Le coordinateur international de banana link s’exprime sur le moment charnière que traverse actuellement l’industrie de la banane, fortement concentrée et dépouillée de sa valeur, dans l’histoire de ce commerce vieux de 150 ans. In English here / en español aquí.
<< Nous avons besoin d'un changement de mentalité, d'un changement de paradigme avant qu'il ne soit trop tard. >>
Il ne s’agit pas d’une ONG d’un petit pays consommateur sans impératif commercial qui formule ses aspirations loin de l’attention publique, ou dans une salle à moitié vide ! Non, il s’agit des hauts responsables représentant les deux tiers des producteurs et exportateurs de bananes dessert fraîches du monde, réunis il y a quatre semaines à Madrid à l’occasion du salon « Fruit Attraction » d’octobre 2024, devant un public composé de nombreux autres acteurs clés de l’industrie.

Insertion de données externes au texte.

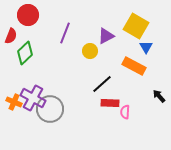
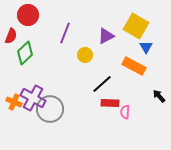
yellow circle: moved 5 px left, 4 px down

Pour la poignée d’organisations de la société civile qui avaient fait le voyage jusqu’à la capitale espagnole, cet appel uni des principaux pays producteurs du monde reprenait bon nombre des messages qu’une délégation de 20 personnes composée de dirigeants de syndicats indépendants et d’organisations de petits exploitants agricoles du monde entier avait tenté de transmettre il y a deux ans lors de ce même salon. Ce n’est qu’en travaillant et en planifiant ensemble – des ouvriers les moins bien aux multiples actionnaires des enseignes de la grande distribution – qu’une véritable transformation pourra être opérée.

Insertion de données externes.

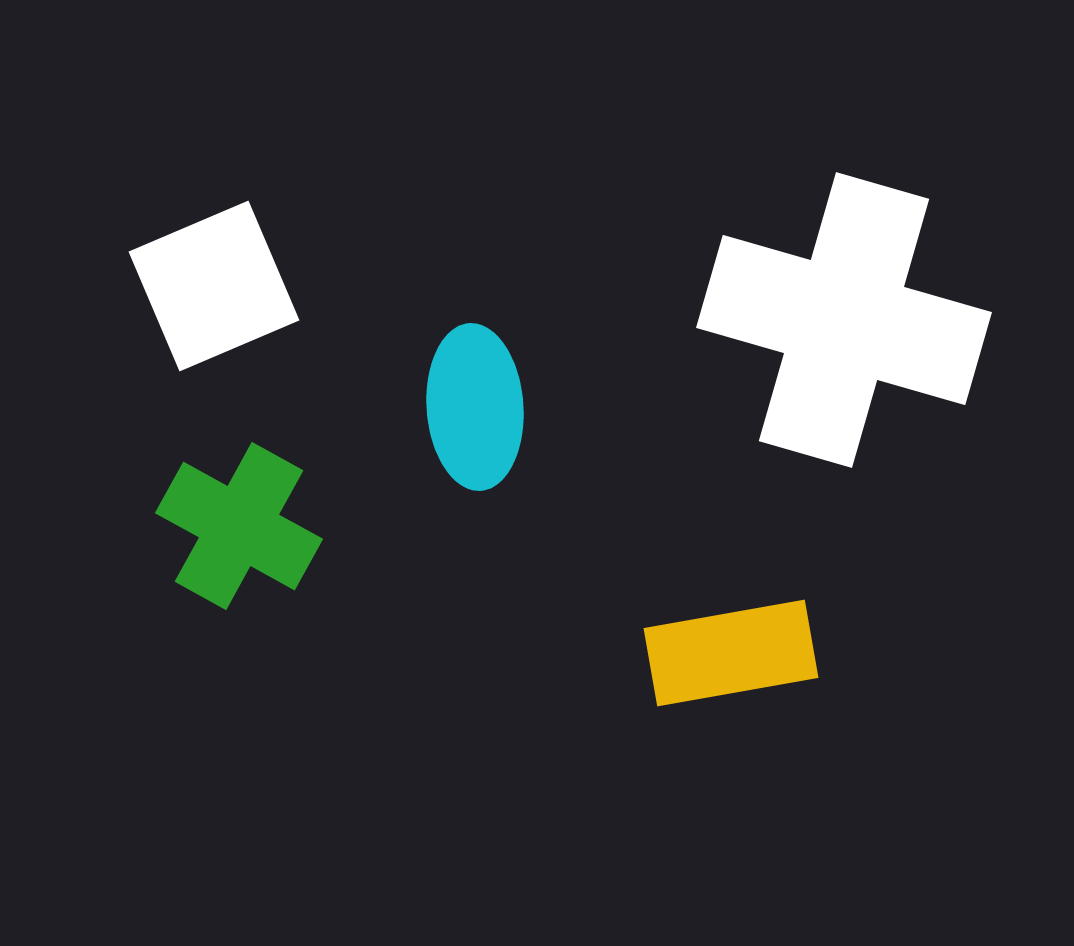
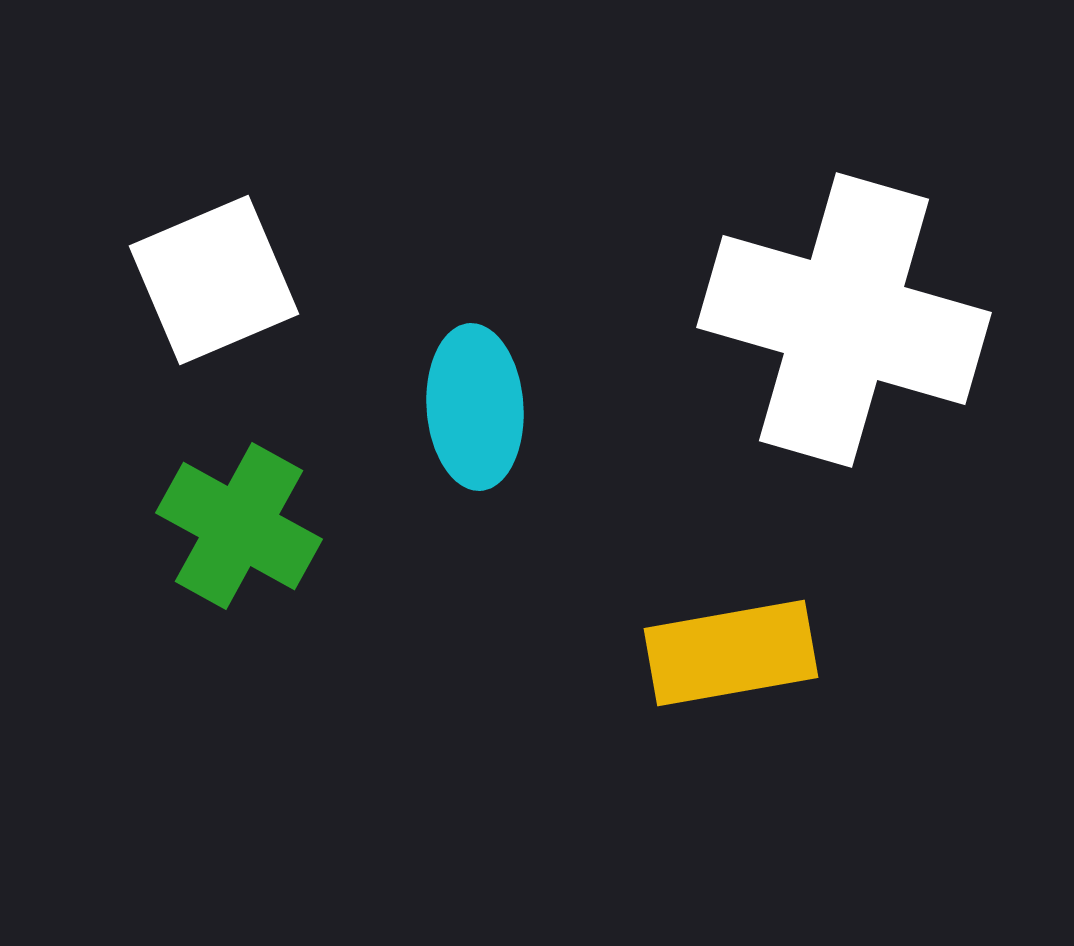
white square: moved 6 px up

Déjà en 1998 et 2005 à Bruxelles, puis en 2009 à Rome, en 2012 à Guayaquil, en 2017 à Genève et de nouveau en mars de cette année à Rome lors de la quatrième conférence internationale du Forum mondial de la banane (FMB)lancé il y a 15 ans, les avis des organisations de la société civile investies ou intéressées par le sort du commerce international de la banane étaient très clairs : une transformation socio-économique et écologique du secteur était nécessaire et urgente, mais seul un effort collectif pouvait permettre aux producteurs et aux consommateurs de réussir. Bon nombre des points stratégiques et thématiques des syndicats, des petits exploitants agricoles et des organisations de la société civile ont été repris par les principaux acteurs du secteur eux-mêmes.
Qui étaient les principaux << messagers >> ?
Trois panels littéralement fascinants ont été organisés et accueillis conjointement par le Groupe de Travail Latino-Américain sur la Banane et le secrétariat du WBF, basé à la FAO, dans le plus grand lieu de réunion du salon.Nous avons entendu le “Banana Cluster” équatorien d’exportateurs et de producteurs, le ministre équatorien de l’agriculture et important producteur de bananes Daniel Palacios, la Corporation Nationale de la Banane du Costa Rica (CORBANA), les dirigeants des deux organisations de producteurs et d’exportateurs colombiens (AUGURA et ASBAMA), ainsi que leurs homologues africains et caribéens représentant l’ensemble de l’industrie de l’Afrique occidentale et centrale (AFRUIBANA) et de la République dominicaine (ADOBANANO).
Des représentants de Dole Food Company et de Chiquita Brands International, de Fairtrade International e.V., du réseau latino-américain et caribéen des producteurs du commerce équitable (CLAC), ainsi que des normes privées et des initiatives de certification les plus répandues (GlobalGAP et Rainforest Alliance) ont également participé à un ou plusieurs panels.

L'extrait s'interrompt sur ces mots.